Let \(Y_{1}\) and \(Y_{2}\) be independent, standard normal random variables. Find the probability density $$\text { function of } U=Y_{1} / Y_{2}$$

Short Answer

Expert verified
The pdf of \( U = \frac{Y_1}{Y_2} \) is \( f_U(u) = \frac{1}{\pi(1+u^2)} \).

Step by step solution

01

Understanding the Problem

We need to find the probability density function (pdf) of the random variable \( U \), where \( U = \frac{Y_1}{Y_2} \). Here, \( Y_1 \) and \( Y_2 \) are independent standard normal random variables, meaning \( Y_1 \sim N(0,1) \) and \( Y_2 \sim N(0,1) \).
02

Recognize the Distribution

The random variable \( U = \frac{Y_1}{Y_2} \) is known to have a particular distribution. This type of distribution is recognized as a Cauchy distribution due to the ratio of two independent standard normal variables.
03

Identify the Cauchy Distribution

When \( U\) is expressed as a ratio of two independent standard normal variables, its probability density function follows a standard Cauchy distribution.

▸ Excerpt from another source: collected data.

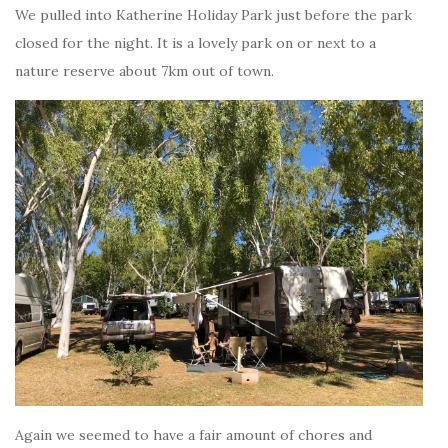
We pulled into Katherine Holiday Park just before the park
closed for the night. It is a lovely park on or next to a
nature reserve about 7km out of town.
Again we seemed to have a fair amount of chores and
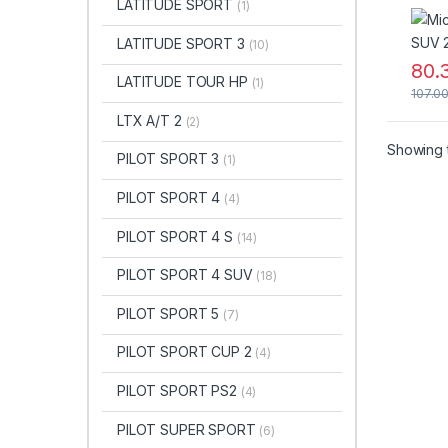
LATITUDE SPORT
(1)
LATITUDE SPORT 3
(10)
80.
LATITUDE TOUR HP
(1)
107.0
LTX A/T 2
(2)
Showing t
PILOT SPORT 3
(1)
PILOT SPORT 4
(4)
PILOT SPORT 4 S
(14)
PILOT SPORT 4 SUV
(18)
PILOT SPORT 5
(7)
PILOT SPORT CUP 2
(4)
PILOT SPORT PS2
(4)
PILOT SUPER SPORT
(6)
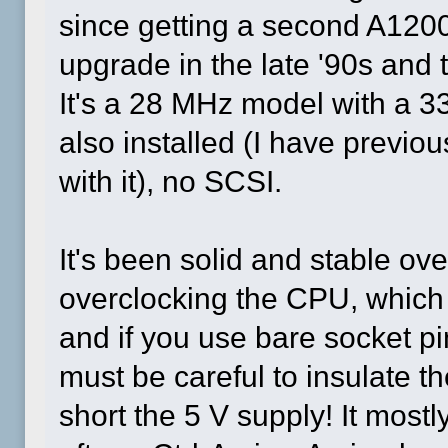
since getting a second A1200
upgrade in the late '90s and 
It's a 28 MHz model with a
also installed (I have prev
with it), no SCSI.
It's been solid and stable ove
overclocking the CPU, which r
and if you use bare socket p
must be careful to insulate the
short the 5 V supply! It most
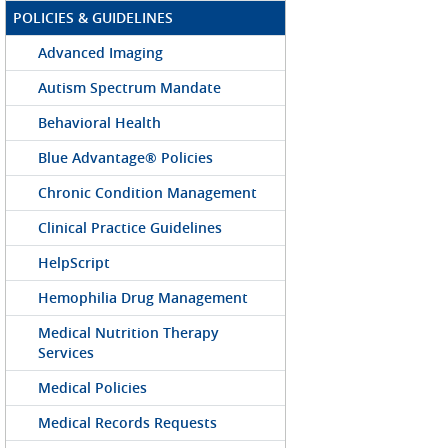
POLICIES & GUIDELINES
Advanced Imaging
Autism Spectrum Mandate
Behavioral Health
Blue Advantage® Policies
Chronic Condition Management
Clinical Practice Guidelines
HelpScript
Hemophilia Drug Management
Medical Nutrition Therapy
Services
Medical Policies
Medical Records Requests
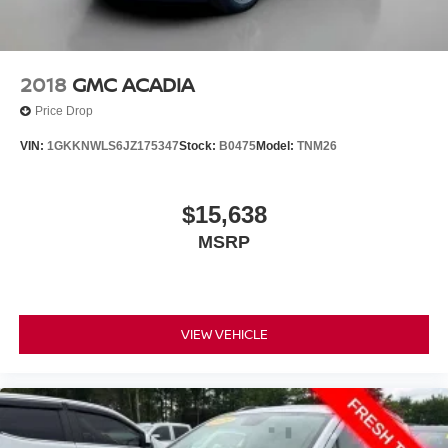
2018
GMC ACADIA
Price Drop
VIN:
1GKKNWLS6JZ175347
Stock:
B0475
Model:
TNM26
$15,638
MSRP
VIEW VEHICLE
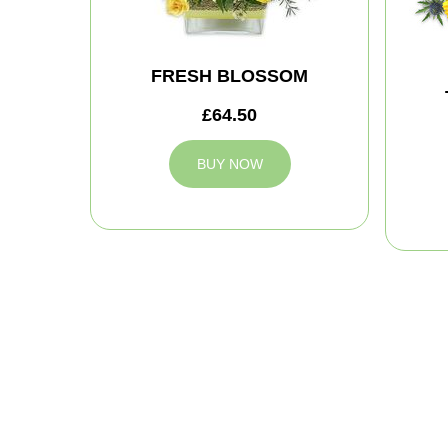
FRESH BLOSSOM
£64.50
BUY NOW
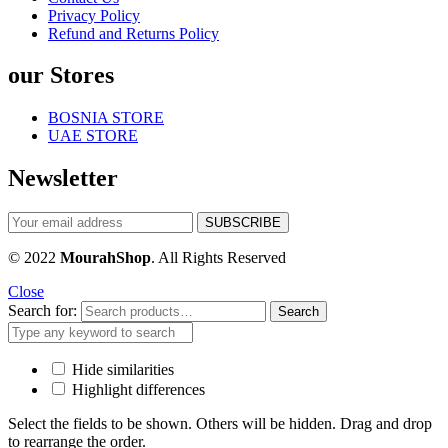
Privacy Policy
Refund and Returns Policy
our Stores
BOSNIA STORE
UAE STORE
Newsletter
© 2022
MourahShop
. All Rights Reserved
Close
Search for:
Search
Hide similarities
Highlight differences
Select the fields to be shown. Others will be hidden. Drag and drop
to rearrange the order.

The form of the Cauchy distribution is given by: \[ f_U(u) = \frac{1}{\pi(1+u^2)} \], for \( u \in \, \mathbb{R} \).
04

Conclude with the Probability Density Function

We conclude that the probability density function of \( U = \frac{Y_1}{Y_2} \) is that of a standard Cauchy distribution: \[ f_U(u) = \frac{1}{\pi(1+u^2)} \], valid for all real numbers \( u \).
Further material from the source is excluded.